= Jack Landau (director) =

American theatre director (1922–1967)

Jack Landau (December 23, 1922, in Braddock, Pennsylvania – March 15, 1967, in Boston, Massachusetts) was an American stage and television director.

==Early life==

Jack Landau was the youngest of seven children. He had one brother, Hyman Garshin Landau (1909-1966), and five sisters: Lottie Landau Applebaum (1904-1996), Rose Landau Fox (1907-1961), Edith Landau (1914-1942), Sylvia Landau Kasdan (1917-2012), and Jean Landau Glanz (1919-1955). (Sylvia is the mother of screenwriter and director Lawrence Kasdan.) His parents were Lazear "Leonard" Landau (1879-1936) and Anna Stopnitsky Landau (1883-1949), both Polish immigrants. Landau graduated from Peabody High School in Pittsburgh, Pennsylvania, in 1940. He was an active and artistic student, contributing his time to the Masque and Wig Club (President), Palette and Brush Club (President), French Club, Debating Club, and the Stunt Day Committee. He was also a member of the National Honor Society, a reporter for The Civitan (the school's newspaper), and an actor in the school's 1940 play, What A Life. He graduated from St. John's College (Annapolis/Santa Fe) in Annapolis, Maryland, in 1944.

==Early career==

Landau's first time working on Broadway occurred in April 1944 when he did the lighting design for War President, a play by Nat Sherman. The play, a "drama about [Abraham] Lincoln and his relationships with his Cabinet," was staged at the Shubert Theatre (New York City), and it had only two performances (April 24–25). Landau eventually began doing set design and costume design, working on such plays as A Phoenix Too Frequent and Freight (both one-act plays produced by Stephen H. Scheuer and Bernard Carson in 1950), Mary Rose (produced by Helen Hayes for the ANTA Playhouse in 1951), and Dear Barbarians (starring Cloris Leachman and produced by Gant Gaither in 1952). In 1955, he directed The Carefree Tree, a two-act play by Aldyth Morris performed at the Phoenix Theatre (New York City). Also in 1955, Landau was awarded the Drama Desk Award for Outstanding Director for his work on The Clandestine Marriage and The White Devil.

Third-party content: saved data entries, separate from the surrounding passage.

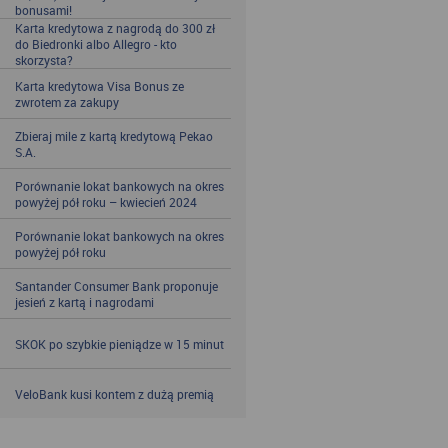
bonusami!
Karta kredytowa z nagrodą do 300 zł
do Biedronki albo Allegro - kto
skorzysta?
Karta kredytowa Visa Bonus ze
zwrotem za zakupy
Zbieraj mile z kartą kredytową Pekao
S.A.
Porównanie lokat bankowych na okres
powyżej pół roku – kwiecień 2024
Porównanie lokat bankowych na okres
powyżej pół roku
Santander Consumer Bank proponuje
jesień z kartą i nagrodami
SKOK po szybkie pieniądze w 15 minut
VeloBank kusi kontem z dużą premią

==The American Shakespeare Festival Theatre and Academy==

After spending some time in London on the staff of The Old Vic, as well as working on a production of Measure for Measure at Stratford-upon-Avon, Landau's efforts caught the eye of John Houseman, who had been hired as artistic director for the American Shakespeare Festival Theatre and Academy in Stratford, Connecticut, in early 1956. On May 8, 1956, it was announced that Landau would be the new associate director at the Shakespearean establishment. (See American Shakespeare Theatre.) When Houseman resigned his position in August 1959, Landau was appointed as his replacement the following month.

In September 1961, Landau was asked to make a Shakespearean theatrical presentation at The White House at the request of President John F. Kennedy and his wife, Jacqueline Kennedy, to honor a visit from President Ibrahim Abboud of the Sudan. On the evening of Wednesday, October 4, 1961, Landau directed seven of his actors in five scenes from the following plays: Macbeth, Troilus and Cressida, Henry V, As You Like It and The Tempest. It marked the first time Shakespeare had been performed at The White House since 1910, when several actors performed on the south lawn during the Taft administration.

==Death==

After working as a drama instructor at both Yale University and Boston University, Landau joined the public affairs department of CBS News. In early 1967, he was working as a consultant on a television special for WHDH (Channel 7) in Boston. During the early morning hours of March 15, three teenagers broke into his apartment. Landau, who was clothed in a robe and slippers, was tied up with wire, after which he was beaten, strangled and stabbed. His body was discovered by his agent, David Weiss, on the evening of March 16. Landau's apartment had been ransacked, and several items had been stolen, including his white convertible.

On the evening of March 18, Boston homicide detectives and Revere police officers arrested Michael E. Riley, 19, Eugene G. McKenna, 17, and Frederick Simone, 16, all residents of Revere, for the murder of Jack Landau. Riley and McKenna were charged with murder. Because of his age, Simone was charged with "being a delinquent child by reason of murder" and he was tried in juvenile court. (Years later, Simone would become a capo of the East Boston crew for the Patriarca crime family.) In January 1968, Riley and McKenna were sentenced to life in prison. In February 1969, the Massachusetts Supreme Court overturned the murder convictions because the police did not let the suspects talk with their attorneys while they were being questioned. Since the case would be up for retrial, Riley and McKenna seized the opportunity to strike a plea deal, and they pled guilty to manslaughter, each being sentenced to 12 to 20 years for Landau's death.